I did and he copied it down.
“Service with a smile,” he said. “Anything else I can do for you?”
I said, “Massengil seemed sure he was the target. You hear anything backing that up?”
“Nothing- not that Frisk has opened his files to me. Maybe the old coot knows something, but what’s more likely is that he’s got an inflated sense of self-worth, thinks he’s actually worth shooting. Or maybe he’s the paranoid one and that’s what Santa’s treating him for.”
He ate more pear, said, “Some milk would go well with this,” and went to get some. He returned, drinking out of the carton.
“Something else you should know about,” I said, and told him about the hate mail.
“Your basic bedbugs,” he said. “Too bad she has to go through it.”
“She said Frisk didn’t take it too seriously.”
“To tell the truth, Alex, there’s not much you can do with that kind of garbage. Now if it turns out the Burden girl was affiliated with some racist group, that’ll be different.”
“Would Frisk tell you if she was?”
“Not until after he put on his Giorgio suit, smiled into the camera, and told the greater metropolitan area first. But chances are, if she was highly political he’d know already. ATD’s got everything computerized, would have moved on her known associates and I would have heard it through the old interoffice rumor transport system.”
“Is there anything now you can tell me about her , Milo? The kids are asking.”
“I’ve learned a few things by way of my source at the coroner’s but I doubt it’s the kind of info that’ll help you. She was wearing black- jeans, sweater, shoes, everything down to the undies.”
“Sounds like a commando getup.”
“Or ninja nutcase. Or her taste in couture ran to basic black and a string of bullets. Or maybe she just didn’t want to be seen in the dark- who the hell knows? What else- yeah, she was clean, drug-wiso and booze-wise, an intact virgin, in excellent physical health prior to being perforated. Stomach contents showed she’d eaten around six the previous evening. There was a paper cup with urine in it in the shed. The chemical composition of the pee implied she’d been camped out there some time during the night, sipping and waiting. Sound like something you want to tell the kids?”

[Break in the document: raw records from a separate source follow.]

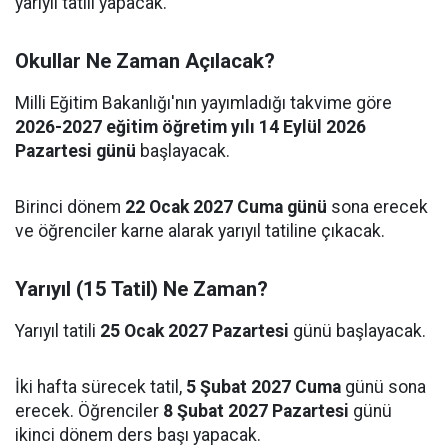
yarıyıl tatili yapacak.
Okullar Ne Zaman Açılacak?
Milli Eğitim Bakanlığı'nın yayımladığı takvime göre
2026-2027 eğitim öğretim yılı 14 Eylül 2026
Pazartesi günü
başlayacak.
Birinci dönem
22 Ocak 2027 Cuma günü
sona erecek
ve öğrenciler karne alarak yarıyıl tatiline çıkacak.
Yarıyıl (15 Tatil) Ne Zaman?
Yarıyıl tatili
25 Ocak 2027 Pazartesi
günü başlayacak.
İki hafta sürecek tatil,
5 Şubat 2027 Cuma
günü sona
erecek. Öğrenciler
8 Şubat 2027 Pazartesi
günü
ikinci dönem ders başı yapacak.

I shook my head. “I learned something too. She had a black boyfriend.”
He put down the milk carton. “Oh, yeah? Where’d you hear that?”
“One of the teachers at Hale lives in the neighborhood, taught her years ago. She told Linda about the boyfriend and Linda told me. Linda told Frisk but he wasn’t any more interested than he’d been in the hate mail.”
He ran his hand over his face. “Boyfriend, huh? Active or ex?”
“That’s what I wanted to know. If he was recent, he might know something, right? But the teacher never said.”
“Not that active, anyway,” he said. “The intact virgin part. Got a name?”
“No. Just what I told you.”
“Well,” he said, “interracial dating’s no crime. Officially.”
I thought back to the hate mail. Racemixer biches. “Even casual interracial dating would be considered a felony in Ocean Heights, Milo. Meaning she might have gotten a lot of social punishment for it- nasty comments, ostracization, or worse. And it also implies she was anything but a racist- wouldn’t have been likely to be shooting at those kids.”
“Unless she and the boyfriend had a nasty breakup and she started resenting all minorities.”
“Maybe,” I said. “Here’s a more likely scenario: What if coming face to face with local racism radicalized her and turned her against someone she viewed as racist. A racist authority figure.”
“Massengil?”
“Maybe she and Massengil even had some kind of confrontation before the shooting. Something he’d never admit to. You should have seen how he reacted when I accused him of drawing a killer to the school, Milo. It definitely struck a nerve. With his temper, even a minor confrontation with her could have gotten ugly. Combine that with her history of psychological problems… By the way, where did Frisk come up with that?”
He shook his head in disgust. I resolved to stop evoking feelings of impotence.